Description of the task - Copy every entry exactly as given, minus the images.

*** Records supplied Section Begins ***

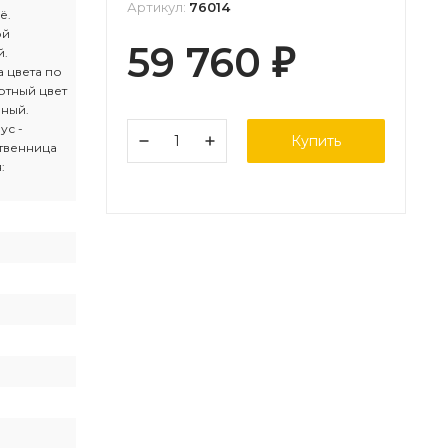
Артикул:
76014
ё.
ой
59 760
й.
₽
 цвета по
ртный цвет
рный.
ус -
Купить
твенница
:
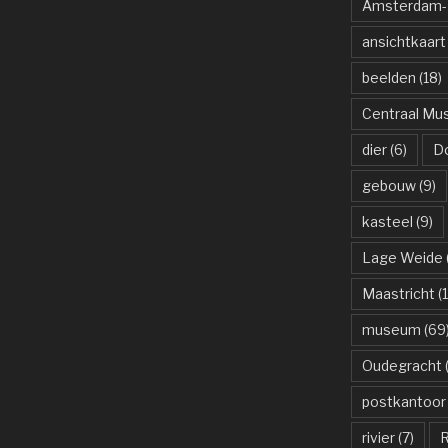
Amsterdam-R
ansichtkaart
beelden
(18)
Centraal M
dier
(6)
D
gebouw
(9)
kasteel
(9)
Lage Weide
Maastricht
(1
museum
(69
Oudegracht
(
postkantoor
rivier
(7)
R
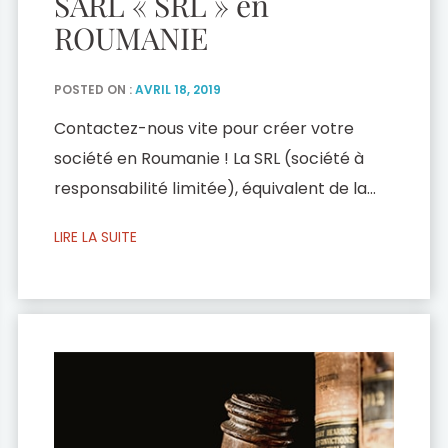
SARL « SRL » en
ROUMANIE
POSTED ON :
AVRIL 18, 2019
Contactez-nous vite pour créer votre
société en Roumanie ! La SRL (société à
responsabilité limitée), équivalent de la
SARL en France est la forme d’organisation
LIRE LA SUITE
d’une société la plus utilisée en ROUMANIE.
Elle a une responsabilité limitée devant la
loi et ses propriétaires. Elle est également
l’un des plus sûrs montages pour les
associés. La […]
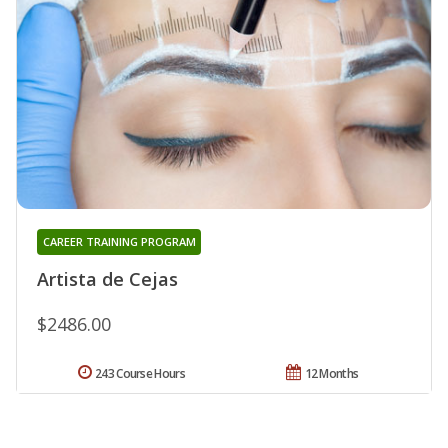
CAREER TRAINING PROGRAM
Artista de Cejas
$2486.00
243 Course Hours
12 Months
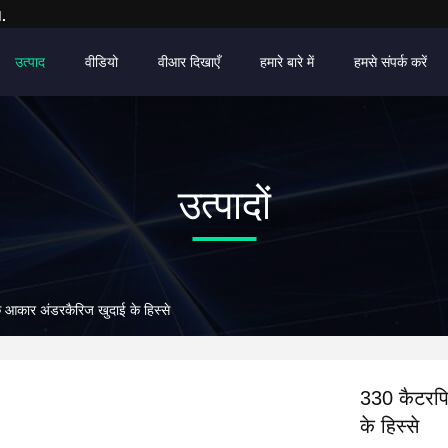
.
उत्पाद
वीडियो
वीआर दिखाएँ
हमारे बारे में
हमसे संपर्क करें
उत्पादों
आकार अंडरकैरिज खुदाई के हिस्से
330 कैटरपि
के हिस्से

*** Records supplied Section Ends ***

Final answer -
Артикул:
76014
ё.
ой
59 760
й.
₽
 цвета по
ртный цвет
рный.
ус -
Купить
твенница
:
Amsterdam-R
ansichtkaart
beelden
(18)
Centraal M
dier
(6)
D
gebouw
(9)
kasteel
(9)
Lage Weide
Maastricht
(1
museum
(69
Oudegracht
(
postkantoor
rivier
(7)
R
SARL « SRL » en
ROUMANIE
POSTED ON :
AVRIL 18, 2019
Contactez-nous vite pour créer votre
société en Roumanie ! La SRL (société à
responsabilité limitée), équivalent de la
SARL en France est la forme d’organisation
LIRE LA SUITE
d’une société la plus utilisée en ROUMANIE.
Elle a une responsabilité limitée devant la
loi et ses propriétaires. Elle est également
l’un des plus sûrs montages pour les
associés. La […]
CAREER TRAINING PROGRAM
Artista de Cejas
$2486.00
243 Course Hours
12 Months
.
उत्पाद
वीडियो
वीआर दिखाएँ
हमारे बारे में
हमसे संपर्क करें
उत्पादों
आकार अंडरकैरिज खुदाई के हिस्से
330 कैटरपि
के हिस्से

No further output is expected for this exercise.